The Project

Towards a Population Dynamics Foundation Model for the UK

Understanding how populations change over time and space is essential for local authorities, institutions and small and medium enterprises (SMEs). Still, they seldom have the time and resources necessary to use smart data for that purpose. To address that need, I will advance my current work on geographic Artificial Intelligence (AI) methods to pioneer the development of the UK’s first open population dynamics foundation model. The model will be a new asset of the Smart Data Research UK, supporting researchers, policymakers, businesses and the public in understanding and planning for the future of our communities.

Digital fingerprints

A population dynamics foundation model can generate general-purpose, rich and concise digital fingerprints at fine geographic detail by integrating and compressing a broad spectrum of data on population, health, housing, mobility, the environment and the economy. Local authorities, institutions and SMEs will be able to use the digital fingerprints as input for their analyses, saving the time and resources necessary to process and model the data and their complex relationships.

Building on a strong tradition

The UK has a long tradition of creating open socio-demographic resources that inform policy and public debate. A well-known example is the Output Area Classification (OAC), which distils census data into accessible geodemographic profiles. These tools have proven the value of open data and code for delivering effective, policy-relevant insights about population dynamics. Over the last decade, advanced AI approaches have enabled us to move beyond traditional geodemographic methods, with novel frameworks capable of creating profiles that encapsulate more complex patterns.

The foundation model paradigm

More recently, the unprecedented advances made in modelling human language that have led to the “ChatGPT moment” and the current wave of generative AI have also sparked interest in a novel paradigm. Rather than focusing on task-specific models developed using a specific dataset for a specific purpose, the attention is shifted to creating general-purpose models trained on a wide range of datasets and applicable to many different tasks within a particular domain, commonly referred to as foundation models.

Fellowship components

The fellowship will allow me to develop the theoretical foundations and a prototype of the UK’s first open population dynamics foundation model at census output area level (OAFM).
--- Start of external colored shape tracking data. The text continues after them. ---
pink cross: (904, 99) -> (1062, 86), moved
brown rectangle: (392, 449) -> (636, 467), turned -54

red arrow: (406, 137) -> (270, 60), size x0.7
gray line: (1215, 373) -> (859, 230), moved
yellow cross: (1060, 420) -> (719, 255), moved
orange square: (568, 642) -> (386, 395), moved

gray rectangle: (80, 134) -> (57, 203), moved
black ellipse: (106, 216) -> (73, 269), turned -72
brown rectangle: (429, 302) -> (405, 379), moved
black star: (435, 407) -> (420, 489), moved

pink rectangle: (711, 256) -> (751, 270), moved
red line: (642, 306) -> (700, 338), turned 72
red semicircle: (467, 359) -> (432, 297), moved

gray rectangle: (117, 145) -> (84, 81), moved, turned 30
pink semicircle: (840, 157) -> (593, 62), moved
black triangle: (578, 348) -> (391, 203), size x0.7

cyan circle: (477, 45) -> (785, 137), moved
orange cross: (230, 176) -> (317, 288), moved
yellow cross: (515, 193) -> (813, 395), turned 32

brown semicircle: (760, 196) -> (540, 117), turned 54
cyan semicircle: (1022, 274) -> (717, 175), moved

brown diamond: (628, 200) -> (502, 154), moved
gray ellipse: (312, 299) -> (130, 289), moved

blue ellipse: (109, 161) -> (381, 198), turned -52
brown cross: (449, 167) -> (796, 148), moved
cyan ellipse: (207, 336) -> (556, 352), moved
To establish national capability in this domain, lay the groundwork for the creation of a future, full-scale OAFM and ensure the creation of a trustworthy resource, the fellowship will include three main components.
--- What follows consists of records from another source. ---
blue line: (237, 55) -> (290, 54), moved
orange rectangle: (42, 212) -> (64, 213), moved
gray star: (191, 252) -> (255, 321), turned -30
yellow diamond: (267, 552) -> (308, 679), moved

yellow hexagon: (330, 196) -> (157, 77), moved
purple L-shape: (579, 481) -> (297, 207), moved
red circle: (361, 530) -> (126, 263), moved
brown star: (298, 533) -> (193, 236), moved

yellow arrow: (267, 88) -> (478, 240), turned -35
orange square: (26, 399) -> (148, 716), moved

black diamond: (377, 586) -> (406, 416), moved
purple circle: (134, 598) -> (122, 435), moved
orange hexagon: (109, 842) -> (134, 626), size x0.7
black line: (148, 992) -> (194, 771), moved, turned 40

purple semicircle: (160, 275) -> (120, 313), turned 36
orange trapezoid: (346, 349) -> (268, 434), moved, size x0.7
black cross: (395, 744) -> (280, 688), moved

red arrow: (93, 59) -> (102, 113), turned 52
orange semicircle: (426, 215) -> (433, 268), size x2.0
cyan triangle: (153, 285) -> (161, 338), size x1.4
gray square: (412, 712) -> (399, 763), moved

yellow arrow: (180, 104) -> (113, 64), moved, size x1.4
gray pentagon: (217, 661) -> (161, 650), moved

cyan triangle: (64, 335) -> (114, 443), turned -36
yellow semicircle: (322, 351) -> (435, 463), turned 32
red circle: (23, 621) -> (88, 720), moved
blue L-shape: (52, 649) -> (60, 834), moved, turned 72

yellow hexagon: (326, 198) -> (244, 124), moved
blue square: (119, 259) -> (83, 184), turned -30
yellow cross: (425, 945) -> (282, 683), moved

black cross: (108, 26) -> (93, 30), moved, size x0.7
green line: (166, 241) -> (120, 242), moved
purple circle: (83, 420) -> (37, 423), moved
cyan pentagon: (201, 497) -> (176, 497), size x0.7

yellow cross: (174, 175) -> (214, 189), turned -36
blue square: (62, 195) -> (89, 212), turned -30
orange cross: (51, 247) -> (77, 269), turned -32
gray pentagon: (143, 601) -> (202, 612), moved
  • Engage: Establish and engage a stakeholder network, including local authorities and businesses, to ensure an OAFM addresses real-world tasks.
  • Formulate: Advance the theoretical foundations of geographic AI, to deliver an effective framework for an OAFM.
  • Develop: Build, validate, and release a prototype OAFM.

Impact

The stakeholder network will benefit from tailored case studies based on the prototype OAFM, which will be disseminated through workshops, meetings and an open-access report. Researchers in geography and the broader Smart Data Research UK community will benefit from the open-source prototype, which will be made available through a public repository, including code, output and resources. The roadmap outlined by the outputs of this fellowship will have the long-term benefit of the development of a full-scale OAFM, which will allow policymakers to assess national and local government initiatives through a more nuanced understanding of regional dynamics, and SMEs to make smarter, data-driven decisions on locations for new services and estimate local demand.